In 2027 NASA will send the unique Dragonfly rotorcraft to Saturn’s moon Titan. Designed specifically for the Titan atmosphere, a concept was tested in September 2021 in the Imperial Dunes of California.
The NASA Dragonfly mission is being led by the Johns Hopkins Applied Physics Laboratory (APL) and currently has one Canadian co-investigator, Professor Catherine Neish of Western University.
The September 2021 test included nine engineers from the APL who spent three days flying the concept rotorcraft over the dunes “to collect images and sensor data they’ll need to develop optical navigation algorithms for the real Dragonfly.”
APL provided the following updated on the tests.
“Working from sunrise to sunset, the team collected data from numerous flights in a variety of lighting conditions – and captured data critical to developing and testing the navigation algorithms. The natural dunes serve as an analog to the terrain that Dragonfly will encounter on Titan, and the environment is ideal for testing the navigation algorithms that will use camera images to sense the rotorcraft’s position and motion.”

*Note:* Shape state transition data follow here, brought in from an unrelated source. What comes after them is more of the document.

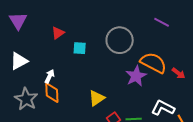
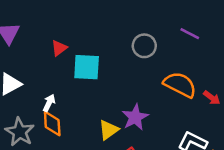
gray circle: (120, 40) -> (144, 46), moved, size x0.7
cyan square: (80, 48) -> (87, 67), size x1.6
purple star: (136, 76) -> (135, 117), moved

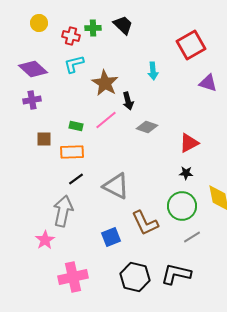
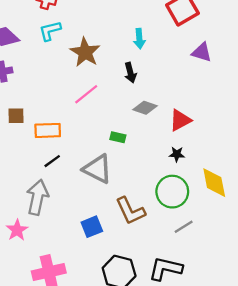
black arrow: (128, 101) -> (130, 73), moved
green rectangle: (76, 126) -> (118, 137), moved
gray diamond: (147, 127) -> (145, 108), moved

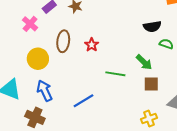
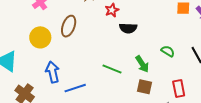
black semicircle: (152, 26) -> (128, 28), moved
red star: (92, 45) -> (112, 10), moved
blue arrow: (45, 91) -> (53, 72), moved

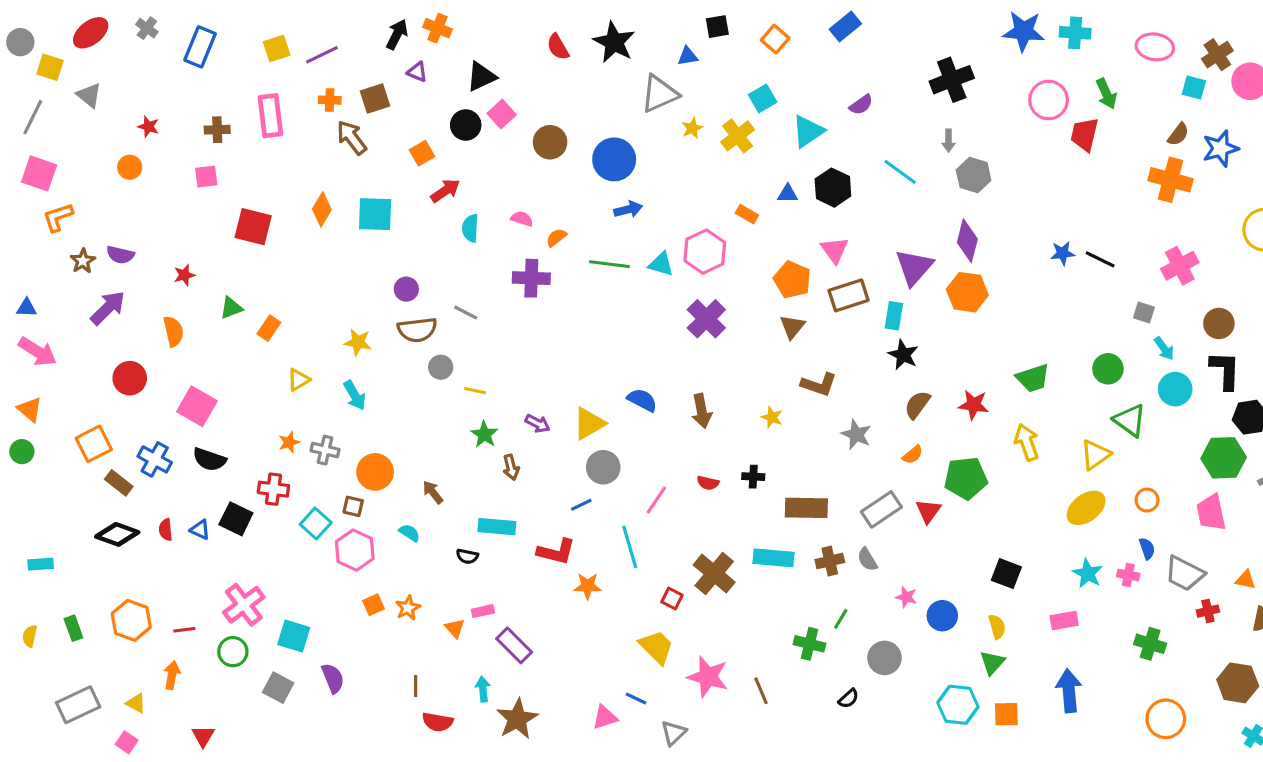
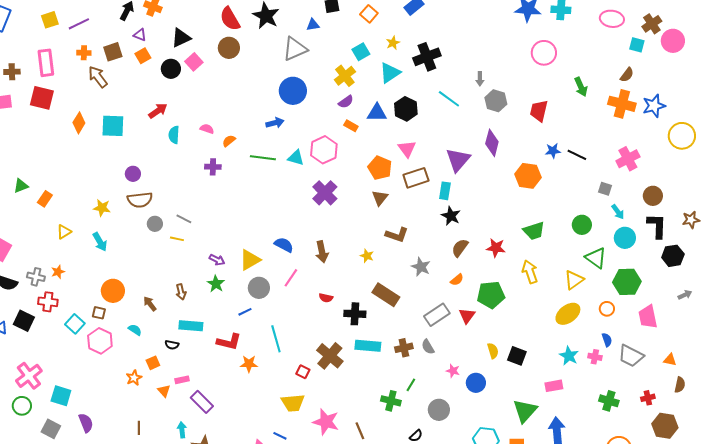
red semicircle: (558, 47) -> (230, 19), size x1.4
black cross: (952, 80) -> (427, 57), moved
green arrow: (1106, 94) -> (581, 87), moved
purple semicircle: (861, 105) -> (346, 102), moved
yellow star: (692, 128) -> (393, 43), moved
red trapezoid: (1085, 134) -> (539, 111), moved
brown circle: (550, 142) -> (229, 48), moved
blue star: (1220, 148) -> (654, 106), moved
orange square: (422, 153) -> (143, 56), moved
blue circle: (614, 159) -> (293, 91), moved
blue triangle: (788, 194) -> (377, 113), size x1.5
red square: (253, 227) -> (42, 98), moved
purple cross: (531, 278) -> (213, 167), size x0.7
orange hexagon: (967, 292) -> (528, 176), moved
gray line: (466, 313) -> (184, 219), moved
green star: (484, 434) -> (216, 284), moved
gray cross: (325, 450) -> (36, 277), moved
green hexagon: (1224, 458) -> (627, 282), moved
brown arrow: (511, 467) -> (181, 292), moved
black cross: (753, 477) -> (355, 314), moved, size x1.5
pink line: (656, 500) -> (291, 278), moved
brown rectangle: (806, 508) -> (386, 295), moved, turned 32
orange square: (373, 605) -> (153, 363), moved
red cross: (1208, 611) -> (648, 398), moved
yellow semicircle: (997, 627) -> (493, 351), moved
yellow trapezoid: (656, 647) -> (293, 403), turned 130
green triangle: (992, 663) -> (525, 411), moved, size x1.5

“The Dragonfly team has built two identical, half-scale ‘Integrated Technology Platform’ drones (called ITPs) with hardware and software similar to what will fly on the real thing – including eight independent rotor assemblies, a flight computer and digital image processor, a navigation camera, an inertial measurement unit with comparable gyroscopes and accelerometers, and initial versions of the image processing and flight control algorithms.”
“The ITPs are undergoing a graduated series of flight tests to evaluate their performance. In the past year, the drones have logged over 100 flights at multiple test sites and under varying wind conditions as their configurations have matured in complexity.”